#### THE DATA

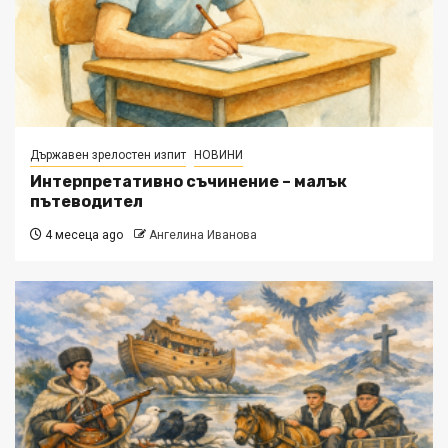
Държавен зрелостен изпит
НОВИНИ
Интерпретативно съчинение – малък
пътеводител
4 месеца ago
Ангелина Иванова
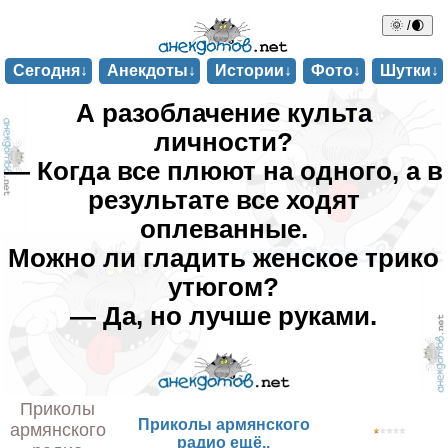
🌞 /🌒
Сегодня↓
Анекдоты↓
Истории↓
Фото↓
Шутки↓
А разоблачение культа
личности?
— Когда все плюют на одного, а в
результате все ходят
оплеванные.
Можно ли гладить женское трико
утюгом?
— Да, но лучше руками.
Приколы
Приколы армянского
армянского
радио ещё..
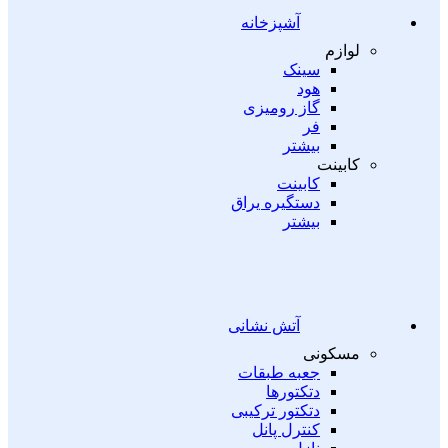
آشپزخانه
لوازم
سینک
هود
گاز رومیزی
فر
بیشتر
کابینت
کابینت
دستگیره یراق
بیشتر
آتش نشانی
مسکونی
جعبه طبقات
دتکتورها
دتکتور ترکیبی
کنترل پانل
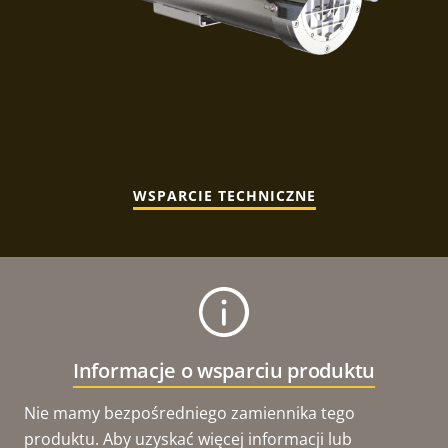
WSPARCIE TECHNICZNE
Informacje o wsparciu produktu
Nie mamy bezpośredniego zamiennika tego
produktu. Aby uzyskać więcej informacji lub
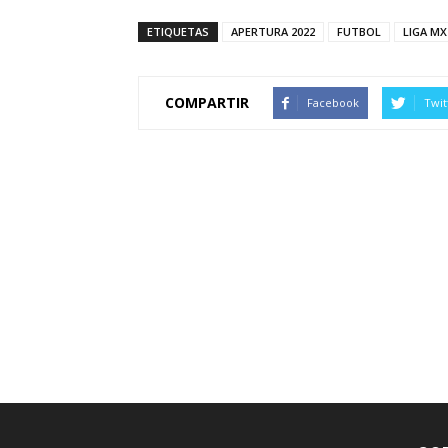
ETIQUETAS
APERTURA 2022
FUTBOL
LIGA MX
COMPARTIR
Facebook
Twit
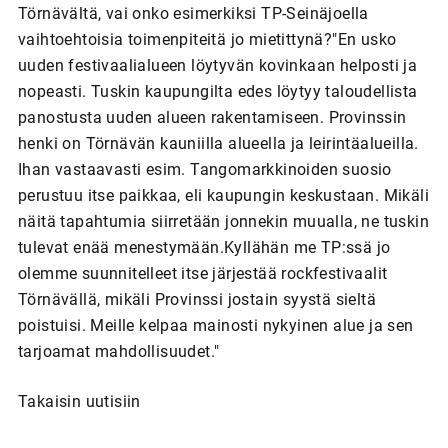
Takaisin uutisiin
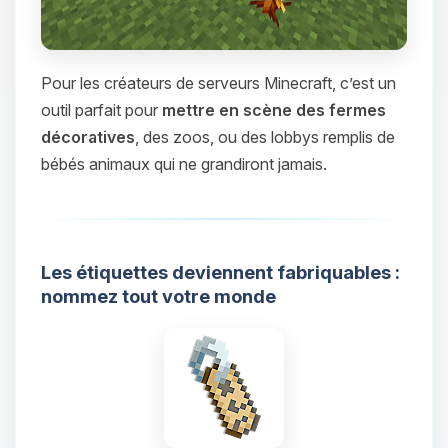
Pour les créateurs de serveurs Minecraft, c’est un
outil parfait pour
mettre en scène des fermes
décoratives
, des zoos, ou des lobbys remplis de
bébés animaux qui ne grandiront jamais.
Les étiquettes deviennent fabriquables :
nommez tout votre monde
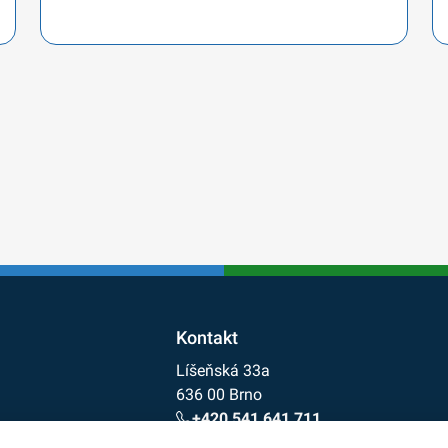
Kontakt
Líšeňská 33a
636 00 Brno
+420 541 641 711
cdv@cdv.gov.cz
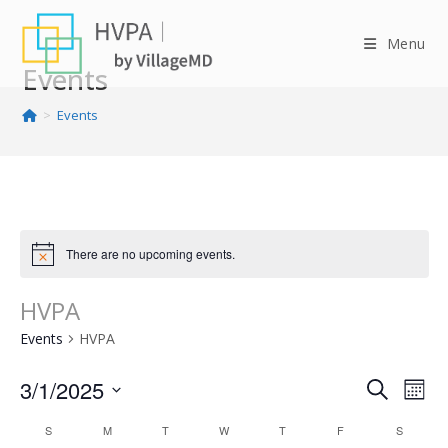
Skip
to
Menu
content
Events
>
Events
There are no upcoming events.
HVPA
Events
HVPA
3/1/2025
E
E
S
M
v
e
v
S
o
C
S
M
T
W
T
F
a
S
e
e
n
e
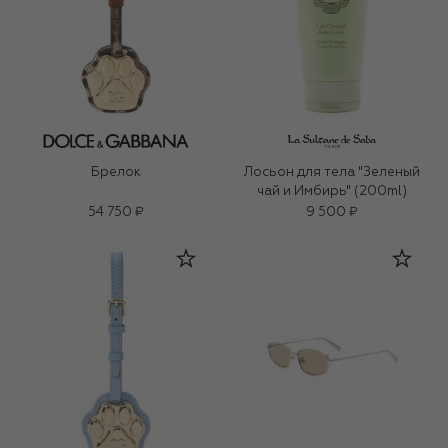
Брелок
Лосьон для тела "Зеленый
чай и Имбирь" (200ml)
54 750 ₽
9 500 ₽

########

The lines wanted are those from the start of the material above through the line with "WSPARCIE TECHNICZNE", both included; print them exactly and skip any picture.

Държавен зрелостен изпит
НОВИНИ
Интерпретативно съчинение – малък
пътеводител
4 месеца ago
Ангелина Иванова
🌞 /🌒
Сегодня↓
Анекдоты↓
Истории↓
Фото↓
Шутки↓
А разоблачение культа
личности?
— Когда все плюют на одного, а в
результате все ходят
оплеванные.
Можно ли гладить женское трико
утюгом?
— Да, но лучше руками.
Приколы
Приколы армянского
армянского
радио ещё..
آشپزخانه
لوازم
سینک
هود
گاز رومیزی
فر
بیشتر
کابینت
کابینت
دستگیره یراق
بیشتر
آتش نشانی
مسکونی
جعبه طبقات
دتکتورها
دتکتور ترکیبی
کنترل پانل
WSPARCIE TECHNICZNE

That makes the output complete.